🤖 AI Summary
Existing deep learning approaches struggle to simultaneously achieve high-quality and controllable skeleton generation for structurally complex 3D models, limiting their applicability in animation production. To address this challenge, this work proposes an animator-oriented skeleton generation framework featuring three key innovations: the construction of a large-scale dataset comprising 82,633 rigged mesh models; a semantic-aware autoregressive tokenization scheme; and a learnable density interval module that enables intuitive soft control over bone density. By jointly modeling geometric and semantic priors, the method generates skeletons of both high quality and high controllability on complex 3D assets, effectively meeting the core demands of professional animation pipelines for generation fidelity and user-guided intervention.
📝 Abstract
Skeleton generation is essential for animating 3D assets, but current deep learning methods remain limited: they cannot handle the growing structural complexity of modern models and offer minimal controllability, creating a major bottleneck for real-world animation workflows.
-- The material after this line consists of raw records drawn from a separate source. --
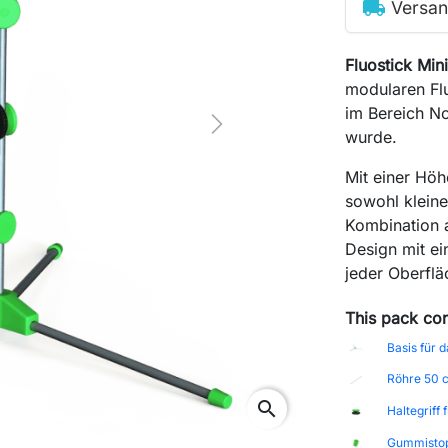
local_shipping
Versan
Fluostick Min
modularen Flu
im Bereich N
Next
wurde.
Mit einer Höh
sowohl kleine
Kombination a
Design mit ein
jeder Oberflä
This pack con
Basis für 
Röhre 50 c
search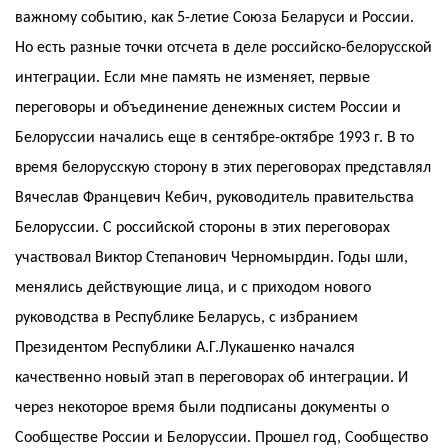
важному событию, как 5-летие Союза Беларуси и России.
Но есть разные точки отсчета в деле российско-белорусской
интеграции. Если мне память не изменяет, первые
переговоры и объединение денежных систем России и
Белоруссии начались еще в сентябре-октябре 1993 г. В то
время белорусскую сторону в этих переговорах представлял
Вячеслав Францевич Кебич, руководитель правительства
Белоруссии. С российской стороны в этих переговорах
участвовал Виктор Степанович Черномырдин. Годы шли,
менялись действующие лица, и с приходом нового
руководства в Республике Беларусь, с избранием
Президентом Республики А.Г.Лукашенко начался
качественно новый этап в переговорах об интеграции. И
через некоторое время были подписаны документы о
Сообществе России и Белоруссии. Прошел год, Сообщество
To address this, we propose an animator-centric SG framework that achieves high-quality skeleton prediction on complex inputs while providing intuitive control handles. Our contributions are threefold. First, we curate a large-scale dataset of 82,633 rigged meshes with diverse and complicated structures. Second, we introduce a novel semantic-aware tokenization scheme for auto-regressive modeling. This scheme effectively complements purely geometric prior methods by subdividing bones into semantically meaningful groups, thereby enhancing robustness to structural complexity and enabling a key control mechanism. Third, we design a learnable density interval module that allows animators to exert soft, direct control over bone density. Extensive experiments demonstrate that our framework not only generates high-quality skeletons for challenging inputs but also successfully fulfills two critical requirements from professional animators.